= Directions for this task =
Please count the lines in the data below that hold "довжина" and answer with the number by itself.

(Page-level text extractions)
——————————
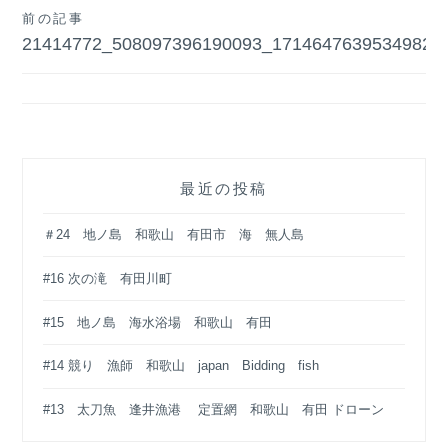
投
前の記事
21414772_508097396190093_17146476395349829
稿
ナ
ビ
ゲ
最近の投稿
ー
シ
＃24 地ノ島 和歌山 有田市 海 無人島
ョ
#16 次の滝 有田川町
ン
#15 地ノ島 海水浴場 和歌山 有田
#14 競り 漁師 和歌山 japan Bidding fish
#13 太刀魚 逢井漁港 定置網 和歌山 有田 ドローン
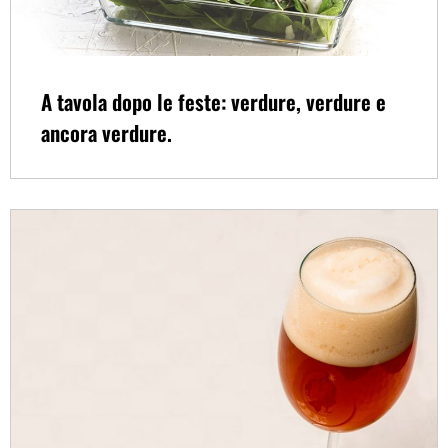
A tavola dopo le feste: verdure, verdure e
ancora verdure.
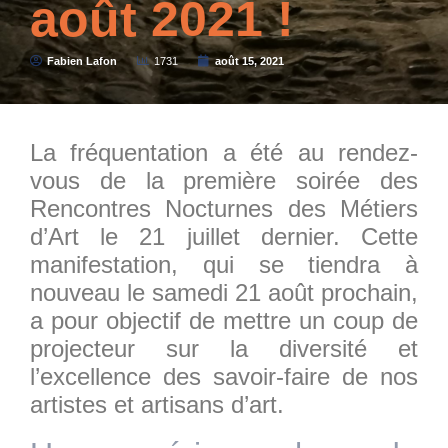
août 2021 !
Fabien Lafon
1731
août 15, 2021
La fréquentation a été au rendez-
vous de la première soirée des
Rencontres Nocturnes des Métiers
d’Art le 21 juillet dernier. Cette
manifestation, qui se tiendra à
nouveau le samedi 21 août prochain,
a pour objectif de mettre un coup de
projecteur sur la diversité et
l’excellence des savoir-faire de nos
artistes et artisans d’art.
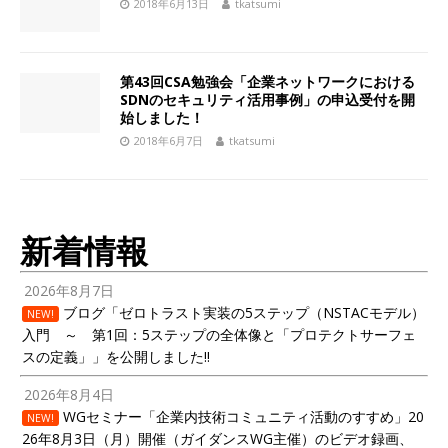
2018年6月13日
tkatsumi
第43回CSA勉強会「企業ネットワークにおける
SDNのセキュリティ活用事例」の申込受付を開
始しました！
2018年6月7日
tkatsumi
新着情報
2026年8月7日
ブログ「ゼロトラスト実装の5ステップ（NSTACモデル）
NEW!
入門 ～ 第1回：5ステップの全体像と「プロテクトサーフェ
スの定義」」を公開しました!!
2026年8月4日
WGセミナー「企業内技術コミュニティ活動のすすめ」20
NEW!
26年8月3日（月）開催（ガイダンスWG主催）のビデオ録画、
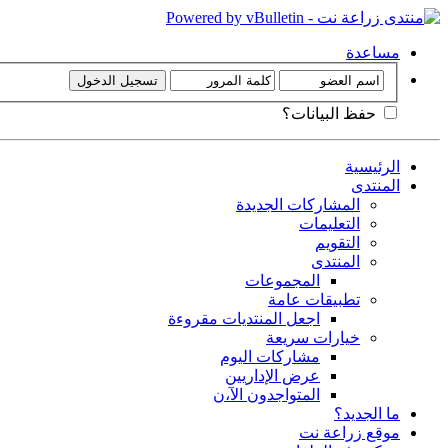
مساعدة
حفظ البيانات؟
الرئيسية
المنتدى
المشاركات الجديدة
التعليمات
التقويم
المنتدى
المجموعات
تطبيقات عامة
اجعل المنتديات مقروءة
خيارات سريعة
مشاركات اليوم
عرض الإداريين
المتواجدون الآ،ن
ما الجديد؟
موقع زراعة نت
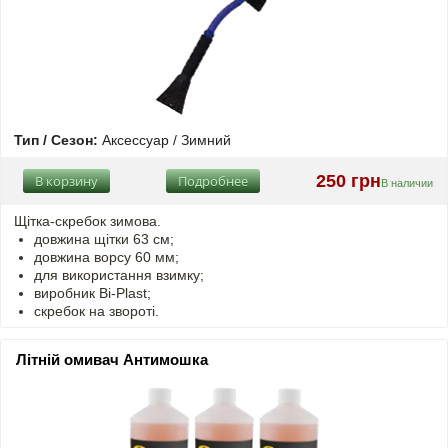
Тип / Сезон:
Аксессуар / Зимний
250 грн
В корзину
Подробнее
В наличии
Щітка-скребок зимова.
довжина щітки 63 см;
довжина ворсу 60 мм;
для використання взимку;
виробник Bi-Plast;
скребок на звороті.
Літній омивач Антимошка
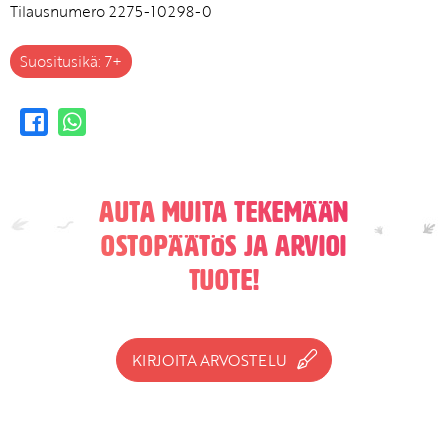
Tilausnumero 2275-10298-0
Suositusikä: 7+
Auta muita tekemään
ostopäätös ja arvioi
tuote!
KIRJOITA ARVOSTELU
——————————
= The completed task =
2